Tuesday, September 19, 2006


I almost cried with joy when I read this article a little while ago. Actually, that is hyperbole (something I am prone to). But I am very happy about this development in the college admissions game. Now both Princeton and Harvard have stopped early admissions, a practice which had grossly favors affluent students from private schools and wealthy public school districts: Scarsdale, New Trier on Chicago's North Shore, etc. I teach at a school in which the student body is generally quite wealthy, although we do have generous financial aid. I have watched in growing disgust as the inequities in college admissions have grown outrageously over the past decade. Many people of my generation--my friends who went to "elite" colleges-- discuss how none of us would be admitted if we were students today. Wealthy students pay for hours of tutoring for their SAT, their Advanced Placement tests, and hire expensive college admissions "consultants" to help them write their essays and facilitate the application process (this on top of the already-connected college counselors at most top private schools, who have easier access to admissions officers based on ongoing personal/professional relationships).

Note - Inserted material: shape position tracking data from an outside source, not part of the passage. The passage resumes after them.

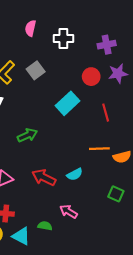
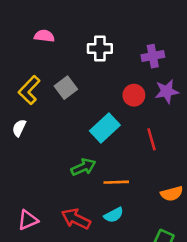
pink semicircle: (30, 28) -> (44, 36), moved, turned 84
green arrow: (27, 135) -> (83, 167), moved
orange line: (99, 149) -> (116, 182), moved

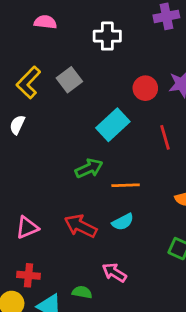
purple cross: (153, 56) -> (166, 16), moved

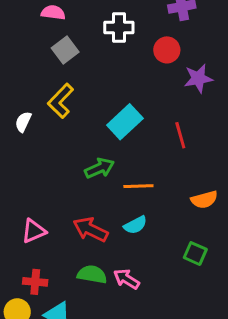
gray square: (69, 80) -> (65, 50), moved
yellow L-shape: (29, 83) -> (61, 101), moved
red circle: (145, 88) -> (167, 50), moved
green semicircle: (82, 292) -> (92, 274), moved, size x1.4

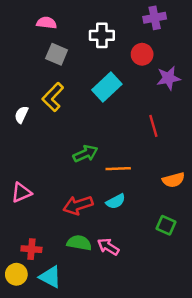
gray square: (65, 50) -> (57, 54), turned -30
cyan rectangle: (125, 122) -> (107, 87), moved
red arrow: (91, 230) -> (78, 205), turned -44
pink triangle: (34, 231) -> (21, 193), moved

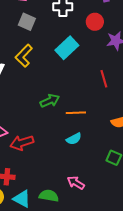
red arrow: (78, 205) -> (22, 143), moved
green semicircle: (79, 243) -> (49, 196), moved
pink arrow: (108, 247) -> (76, 183), moved

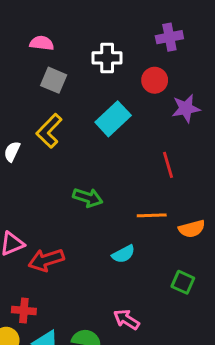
green arrow: (50, 101) -> (88, 198), turned 42
orange line: (76, 113) -> (152, 215), moved

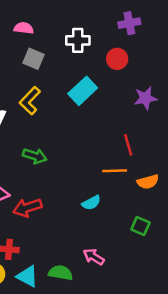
purple star: (186, 108) -> (145, 98), moved
red line: (168, 165) -> (128, 145), moved
green arrow: (88, 198) -> (35, 156), moved

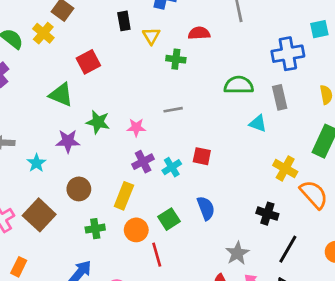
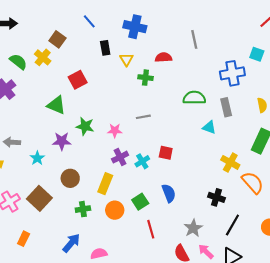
cyan square: (319, 29) -> (257, 54), turned 32
red line: (157, 255) -> (151, 229), moved

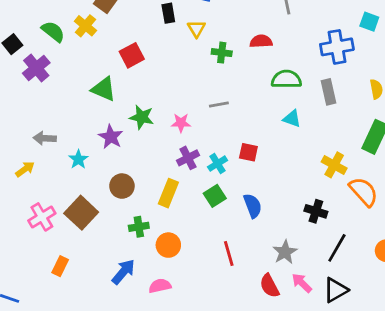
red semicircle: (164, 57) -> (261, 41), moved
cyan triangle: (209, 127) -> (292, 119), moved
purple star: (62, 141) -> (111, 137), turned 30
green square: (140, 202) -> (215, 196), moved
orange circle: (115, 210) -> (168, 245), moved

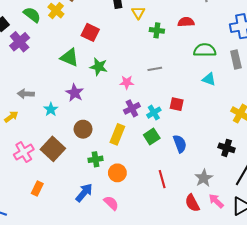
red square: (132, 55) -> (90, 32), turned -36
green star: (142, 117) -> (99, 67), moved
pink semicircle: (160, 286) -> (111, 203), turned 56

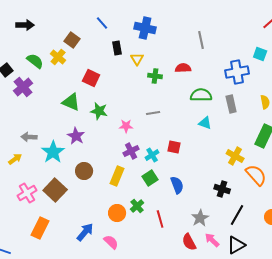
cyan star: (51, 109) -> (53, 152), size x1.6
green cross: (96, 159) -> (137, 206), moved, turned -32
orange rectangle: (37, 188) -> (40, 228), size x1.5

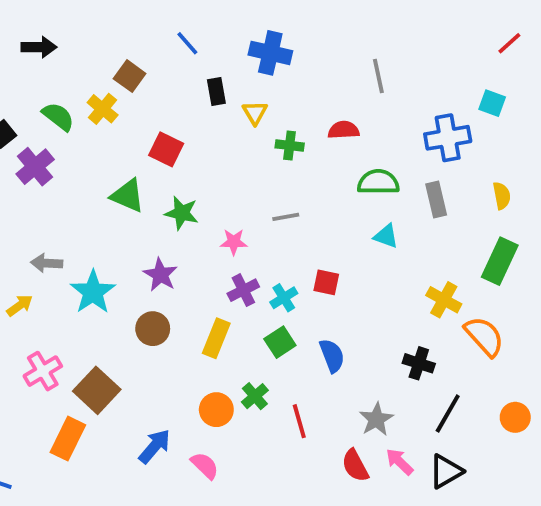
purple star: (76, 136) -> (160, 275), moved
brown square: (55, 190) -> (97, 390), moved

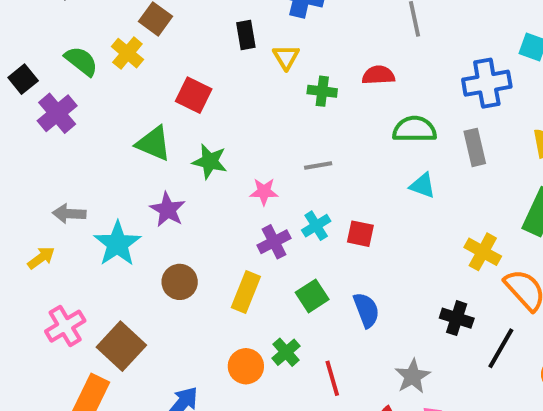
purple star: (160, 275) -> (168, 210), moved
cyan cross: (284, 298) -> (316, 226), moved
black line: (448, 413) -> (501, 348), moved

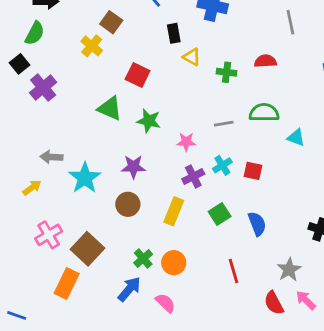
yellow triangle: (286, 57) -> (192, 57), moved, turned -30
green semicircle: (81, 61) -> (35, 33), moved, turned 80
green semicircle: (415, 129) -> (264, 113), moved
purple star: (168, 210) -> (133, 167), moved, turned -30
green cross: (286, 352) -> (143, 258), moved

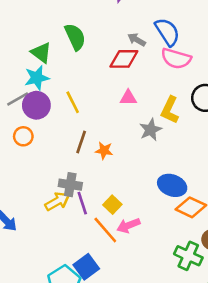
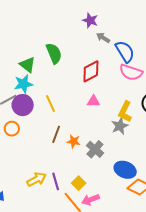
gray arrow: (137, 40) -> (103, 38), moved
red diamond: (124, 59) -> (91, 71), turned -30
gray star: (151, 130) -> (120, 126), moved
gray cross: (70, 185) -> (95, 149), moved, turned 30

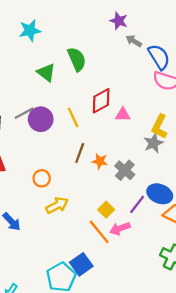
red diamond: (91, 71) -> (101, 101), moved
cyan star: (23, 84) -> (30, 30), moved
orange circle: (12, 129) -> (42, 178), moved
purple line: (56, 181) -> (137, 204), moved, turned 54

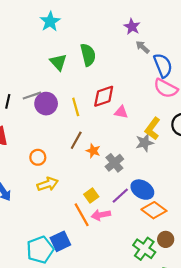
cyan star: (30, 30) -> (50, 22), turned -30

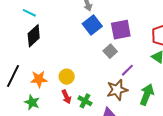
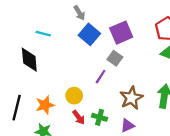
cyan line: (29, 13) -> (43, 34), moved
black diamond: (34, 36) -> (29, 60), turned -40
purple line: (127, 70) -> (101, 77), moved

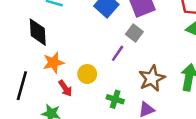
orange star: (45, 105) -> (53, 63), moved
red arrow: (79, 117) -> (65, 88), moved

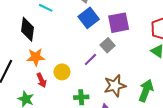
green cross: (115, 99) -> (81, 97), turned -32

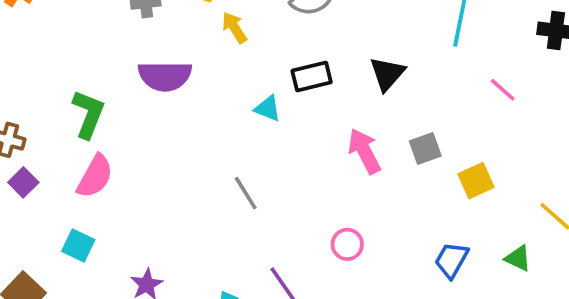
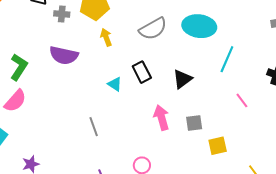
black rectangle: (312, 77) -> (142, 72), turned 65

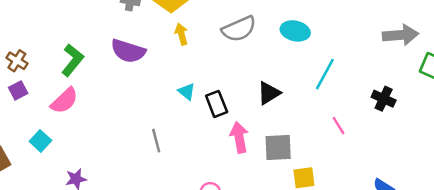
cyan ellipse: (199, 26) -> (295, 31), size x0.7
black rectangle: (142, 72) -> (217, 104), moved
gray square: (194, 123) -> (278, 148), size x1.4

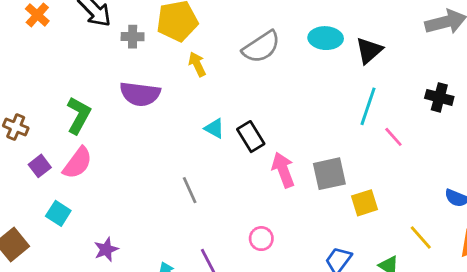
cyan line: (325, 74) -> (368, 106), moved
purple square: (18, 90) -> (40, 166), moved
black triangle: (269, 93) -> (369, 50), moved

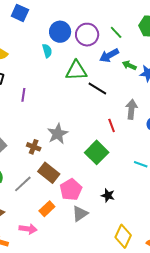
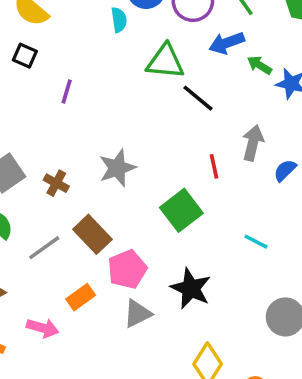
brown cross: (34, 147) -> (56, 183), moved
black star: (108, 195) -> (191, 288), size x1.6

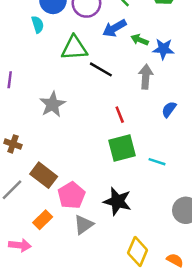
gray arrow: (253, 143) -> (146, 77), moved
gray star: (117, 168) -> (53, 104), moved
green square: (181, 210) -> (122, 148), moved, turned 32

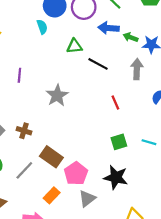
blue arrow: (114, 28) -> (109, 28), turned 36
green triangle: (74, 48) -> (74, 46), size x0.7
green square: (122, 148) -> (119, 142), moved, size x0.7

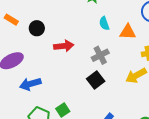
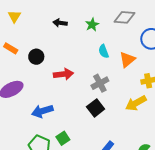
orange triangle: (128, 32) -> (127, 60), turned -42
blue arrow: (30, 84) -> (42, 111), moved

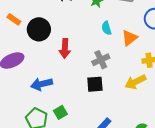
black circle: (36, 57) -> (39, 29), size x1.5
red arrow: (63, 74) -> (65, 48), turned 96
black square: (96, 108) -> (95, 84), turned 30

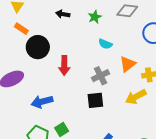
orange rectangle: (14, 19) -> (21, 29), moved
cyan semicircle: (106, 28) -> (105, 44), turned -48
orange triangle: (130, 38) -> (128, 64), moved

For those who can't afford such help, they have no choice but to apply under regular admissions guidelines, making it much harder for them to get into selective schools. I have wondered where it would all lead, this madness, as if the college one attends is a referendum on one's entire life, making impressionable students and their status-obsessed parents feel that they have all failed if they don't get accepted at Williams or Amherst or Vassar or Yale. Thankfully, administrators have finally taken the high road and decided to end this poisoned system. I applaud them and hope that all "selective" schools follow suit. And if my college, Vassar, does not go along and abolish early admissions, they will never get another cent from me.